A review by jdukuray
Marcel Proust: A Life by William C. Carter

5.0

This is a 5-star biography. Marcel Proust was the strangest man I have ever encountered--in life or in literature, and throughout the first quarter or third of the biography, I found him so exasperating that I wasn't sure I could continue. Both he and his Belle Epoque era seemed so fussy, artificial, self-absorbed that I wanted to smack him and it, but I was on a mission to read the biography in preparation for tackling the novel that was his life's work.

At about the point where all of France became obsessed with the Dreyfus Affair, my sense of Proust began to soften. He was among the Dreyfusards who supported Dreyfus against the wholly trumped up charges against him, when the lines between the anti-semites and militarists and those who stood against them and for justice began to emerge. There was a moral hook to hang one's hat on. It also became clearer that, ultimately, Proust's sympathies would not lie with the socialites and aristocrats who so enchanted him as a very young man. These factors opened a way for me to begin to understand Proust. He was rich but not an apologist for aristocracy. He was not a dogmatist and was not to write in support of a political or social ideal. He was, it turns out, a mirror and an author who sought, above all, to portray the truth of human souls as he uncovered those truths in his hyper-attentive experience of others. As his life continued he became only more of an eccentric, a piece of work, both challenging and adored by most who knew him. As he spent most of his later life sick and in bed--seeming like the most intransigent of hypochondriacs (and not just to me), he turned himself inside out, he poured himself out, he quite literally gave his life to his book.

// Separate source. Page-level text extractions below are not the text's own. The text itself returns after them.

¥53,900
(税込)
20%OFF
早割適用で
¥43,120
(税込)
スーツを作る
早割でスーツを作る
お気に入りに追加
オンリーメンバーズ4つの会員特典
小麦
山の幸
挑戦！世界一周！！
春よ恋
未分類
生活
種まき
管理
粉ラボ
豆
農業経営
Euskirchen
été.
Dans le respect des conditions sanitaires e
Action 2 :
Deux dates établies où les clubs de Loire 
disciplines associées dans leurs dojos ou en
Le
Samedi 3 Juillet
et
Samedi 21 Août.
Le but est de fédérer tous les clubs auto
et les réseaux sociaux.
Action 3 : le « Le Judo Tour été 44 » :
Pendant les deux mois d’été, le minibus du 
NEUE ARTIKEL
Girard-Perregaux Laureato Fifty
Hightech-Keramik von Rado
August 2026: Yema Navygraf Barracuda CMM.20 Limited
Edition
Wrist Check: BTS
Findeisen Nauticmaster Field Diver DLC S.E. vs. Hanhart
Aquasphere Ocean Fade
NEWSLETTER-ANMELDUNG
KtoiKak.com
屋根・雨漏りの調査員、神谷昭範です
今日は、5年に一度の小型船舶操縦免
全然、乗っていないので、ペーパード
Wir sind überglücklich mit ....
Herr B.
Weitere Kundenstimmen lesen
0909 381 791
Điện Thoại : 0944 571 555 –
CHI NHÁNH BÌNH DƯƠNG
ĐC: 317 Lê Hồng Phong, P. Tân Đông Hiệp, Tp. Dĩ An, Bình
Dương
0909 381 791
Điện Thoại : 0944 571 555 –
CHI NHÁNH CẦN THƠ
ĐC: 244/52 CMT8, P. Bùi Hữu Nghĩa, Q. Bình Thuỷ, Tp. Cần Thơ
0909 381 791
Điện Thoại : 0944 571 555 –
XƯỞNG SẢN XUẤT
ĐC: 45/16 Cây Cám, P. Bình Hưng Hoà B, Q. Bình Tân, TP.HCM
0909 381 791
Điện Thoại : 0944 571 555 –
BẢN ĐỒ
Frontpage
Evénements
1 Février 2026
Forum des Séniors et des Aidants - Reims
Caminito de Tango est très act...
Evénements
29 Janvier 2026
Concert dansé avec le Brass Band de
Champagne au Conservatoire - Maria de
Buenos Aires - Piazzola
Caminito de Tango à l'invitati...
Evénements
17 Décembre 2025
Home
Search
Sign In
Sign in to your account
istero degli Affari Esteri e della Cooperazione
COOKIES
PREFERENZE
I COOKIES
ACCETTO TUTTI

Some of Proust's eccentricities were amusing. Here’s a quotation from the biography (p. 712), from around 1920, when Proust was awarded the Prix Goncourt. It made me laugh out loud:

"Jean Binet-Valmer, a conservative critic and militarist, praised elements of Proust’s work but thought it was “prewar”. He would have favored giving the Prix Goncourt to Swann’s Way in 1913 but blamed the Académie Goncourt for passing over Dorgelés’ patriotic novel for one whose morality appeared suspect. Proust wrote Binet-Valmer that he was eager to read Dorgelés’ novel once his sight improved: “Since I have not been well enough to go see an optometrist, I’m going to buy all kinds of glasses, and if I succeed in finding the right lenses, I will read ... Les Croix de Bois.”

He had indeed refused to get out of bed to see an eye doctor and directed his house-keeper to buy a lot of glasses from which he would try to find one that would provide the correction he needed. His response to Binet-Valmer also contains, between the lines, a jab at and dismissal of both the criticism and the other novel. For all his weird ways, Proust was strong: not the servant of himself (or others) but always and only of his great novel.

Carter has written a great, exhaustive (but not exhausting!) biography. He brought me around to find more sympathy for Proust. Proust's behavior was often exasperating and infuriating to those around him. And yet he was loved. It's harder to see that side of him. What was it? His courtesy, his brilliance, his kindness, eventually his manifest genius as his novel was published in stages? I don't know what it was, but the evidence is clear from the letters, the attention, and the behavior of his friends, family, and retainers. And so, the story of his death was achingly sweet and painful. Man Ray took a photo of him on his death bed and James Joyce apparently showed up at his funeral. And A La Recherche du Temps Perdu has made him immortal.